* WHAT IS NEEDED
In your copy, leave out all pictures and reproduce every entry exactly.

==== RECORDS SUPPLIED ====

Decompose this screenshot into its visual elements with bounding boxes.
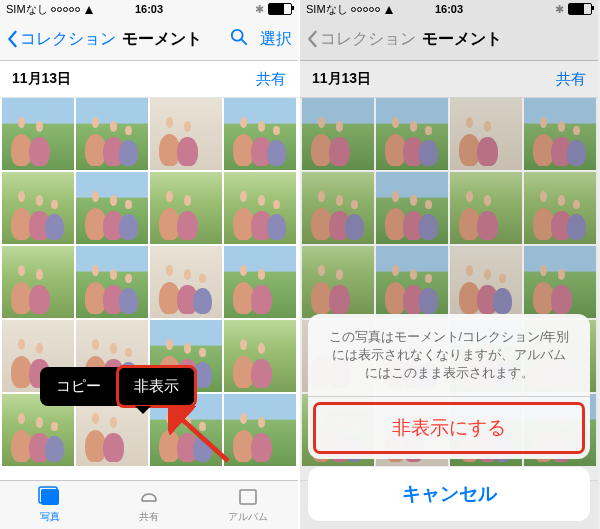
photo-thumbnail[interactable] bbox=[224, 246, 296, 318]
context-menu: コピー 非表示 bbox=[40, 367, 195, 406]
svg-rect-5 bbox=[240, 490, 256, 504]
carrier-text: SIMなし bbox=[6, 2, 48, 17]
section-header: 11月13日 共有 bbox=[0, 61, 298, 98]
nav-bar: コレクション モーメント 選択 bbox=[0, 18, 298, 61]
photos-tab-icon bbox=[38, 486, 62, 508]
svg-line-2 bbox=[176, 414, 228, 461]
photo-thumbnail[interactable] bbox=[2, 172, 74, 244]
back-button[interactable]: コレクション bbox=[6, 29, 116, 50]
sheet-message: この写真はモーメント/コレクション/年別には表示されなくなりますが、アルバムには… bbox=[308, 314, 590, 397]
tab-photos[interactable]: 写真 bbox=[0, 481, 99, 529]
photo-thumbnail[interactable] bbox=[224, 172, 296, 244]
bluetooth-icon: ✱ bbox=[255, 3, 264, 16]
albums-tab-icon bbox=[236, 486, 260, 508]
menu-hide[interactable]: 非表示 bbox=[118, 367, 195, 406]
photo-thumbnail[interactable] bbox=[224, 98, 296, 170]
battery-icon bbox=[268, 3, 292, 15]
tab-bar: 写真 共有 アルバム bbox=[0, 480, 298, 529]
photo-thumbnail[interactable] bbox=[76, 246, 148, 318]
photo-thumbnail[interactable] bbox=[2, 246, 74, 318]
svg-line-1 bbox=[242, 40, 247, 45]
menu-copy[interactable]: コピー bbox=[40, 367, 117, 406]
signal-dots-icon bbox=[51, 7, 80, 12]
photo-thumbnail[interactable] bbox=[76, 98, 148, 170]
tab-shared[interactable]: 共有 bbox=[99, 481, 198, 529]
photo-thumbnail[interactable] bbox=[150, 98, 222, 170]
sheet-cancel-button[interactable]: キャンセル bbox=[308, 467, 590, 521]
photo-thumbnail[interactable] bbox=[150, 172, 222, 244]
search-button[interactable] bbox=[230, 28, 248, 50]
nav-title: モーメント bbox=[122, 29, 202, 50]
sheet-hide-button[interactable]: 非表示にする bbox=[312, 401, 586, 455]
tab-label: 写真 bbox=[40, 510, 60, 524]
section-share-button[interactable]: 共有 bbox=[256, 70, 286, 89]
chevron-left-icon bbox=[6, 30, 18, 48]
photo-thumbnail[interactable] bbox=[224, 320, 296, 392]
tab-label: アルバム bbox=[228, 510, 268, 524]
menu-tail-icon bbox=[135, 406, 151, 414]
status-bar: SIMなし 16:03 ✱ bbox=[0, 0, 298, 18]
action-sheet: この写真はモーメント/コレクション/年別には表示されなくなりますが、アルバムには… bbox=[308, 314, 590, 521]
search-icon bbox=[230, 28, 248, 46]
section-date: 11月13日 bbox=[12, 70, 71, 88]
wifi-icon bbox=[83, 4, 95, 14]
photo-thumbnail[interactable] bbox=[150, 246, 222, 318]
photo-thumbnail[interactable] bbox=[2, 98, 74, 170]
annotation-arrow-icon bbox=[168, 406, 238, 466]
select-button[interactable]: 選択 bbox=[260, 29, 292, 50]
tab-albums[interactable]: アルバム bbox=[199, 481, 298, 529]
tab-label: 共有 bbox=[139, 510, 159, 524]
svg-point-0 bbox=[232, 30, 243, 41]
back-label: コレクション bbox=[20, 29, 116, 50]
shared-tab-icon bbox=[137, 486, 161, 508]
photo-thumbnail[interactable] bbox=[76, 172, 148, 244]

====

* SOLVED EXERCISE
Decompose this screenshot into its visual elements with bounding boxes.
photo-thumbnail[interactable] bbox=[224, 246, 296, 318]
context-menu: コピー 非表示 bbox=[40, 367, 195, 406]
svg-rect-5 bbox=[240, 490, 256, 504]
carrier-text: SIMなし bbox=[6, 2, 48, 17]
section-header: 11月13日 共有 bbox=[0, 61, 298, 98]
nav-bar: コレクション モーメント 選択 bbox=[0, 18, 298, 61]
photos-tab-icon bbox=[38, 486, 62, 508]
svg-line-2 bbox=[176, 414, 228, 461]
photo-thumbnail[interactable] bbox=[2, 172, 74, 244]
back-button[interactable]: コレクション bbox=[6, 29, 116, 50]
sheet-message: この写真はモーメント/コレクション/年別には表示されなくなりますが、アルバムには… bbox=[308, 314, 590, 397]
tab-photos[interactable]: 写真 bbox=[0, 481, 99, 529]
photo-thumbnail[interactable] bbox=[224, 172, 296, 244]
bluetooth-icon: ✱ bbox=[255, 3, 264, 16]
albums-tab-icon bbox=[236, 486, 260, 508]
menu-hide[interactable]: 非表示 bbox=[118, 367, 195, 406]
photo-thumbnail[interactable] bbox=[224, 98, 296, 170]
battery-icon bbox=[268, 3, 292, 15]
tab-bar: 写真 共有 アルバム bbox=[0, 480, 298, 529]
photo-thumbnail[interactable] bbox=[76, 246, 148, 318]
photo-thumbnail[interactable] bbox=[2, 246, 74, 318]
svg-line-1 bbox=[242, 40, 247, 45]
menu-copy[interactable]: コピー bbox=[40, 367, 117, 406]
signal-dots-icon bbox=[51, 7, 80, 12]
photo-thumbnail[interactable] bbox=[76, 98, 148, 170]
tab-shared[interactable]: 共有 bbox=[99, 481, 198, 529]
photo-thumbnail[interactable] bbox=[150, 98, 222, 170]
sheet-cancel-button[interactable]: キャンセル bbox=[308, 467, 590, 521]
photo-thumbnail[interactable] bbox=[150, 172, 222, 244]
search-button[interactable] bbox=[230, 28, 248, 50]
nav-title: モーメント bbox=[122, 29, 202, 50]
sheet-hide-button[interactable]: 非表示にする bbox=[312, 401, 586, 455]
tab-label: 写真 bbox=[40, 510, 60, 524]
section-share-button[interactable]: 共有 bbox=[256, 70, 286, 89]
chevron-left-icon bbox=[6, 30, 18, 48]
photo-thumbnail[interactable] bbox=[224, 320, 296, 392]
tab-label: アルバム bbox=[228, 510, 268, 524]
menu-tail-icon bbox=[135, 406, 151, 414]
status-bar: SIMなし 16:03 ✱ bbox=[0, 0, 298, 18]
action-sheet: この写真はモーメント/コレクション/年別には表示されなくなりますが、アルバムには… bbox=[308, 314, 590, 521]
search-icon bbox=[230, 28, 248, 46]
section-date: 11月13日 bbox=[12, 70, 71, 88]
wifi-icon bbox=[83, 4, 95, 14]
photo-thumbnail[interactable] bbox=[150, 246, 222, 318]
photo-thumbnail[interactable] bbox=[2, 98, 74, 170]
annotation-arrow-icon bbox=[168, 406, 238, 466]
select-button[interactable]: 選択 bbox=[260, 29, 292, 50]
tab-albums[interactable]: アルバム bbox=[199, 481, 298, 529]
tab-label: 共有 bbox=[139, 510, 159, 524]
svg-point-0 bbox=[232, 30, 243, 41]
back-label: コレクション bbox=[20, 29, 116, 50]
shared-tab-icon bbox=[137, 486, 161, 508]
photo-thumbnail[interactable] bbox=[76, 172, 148, 244]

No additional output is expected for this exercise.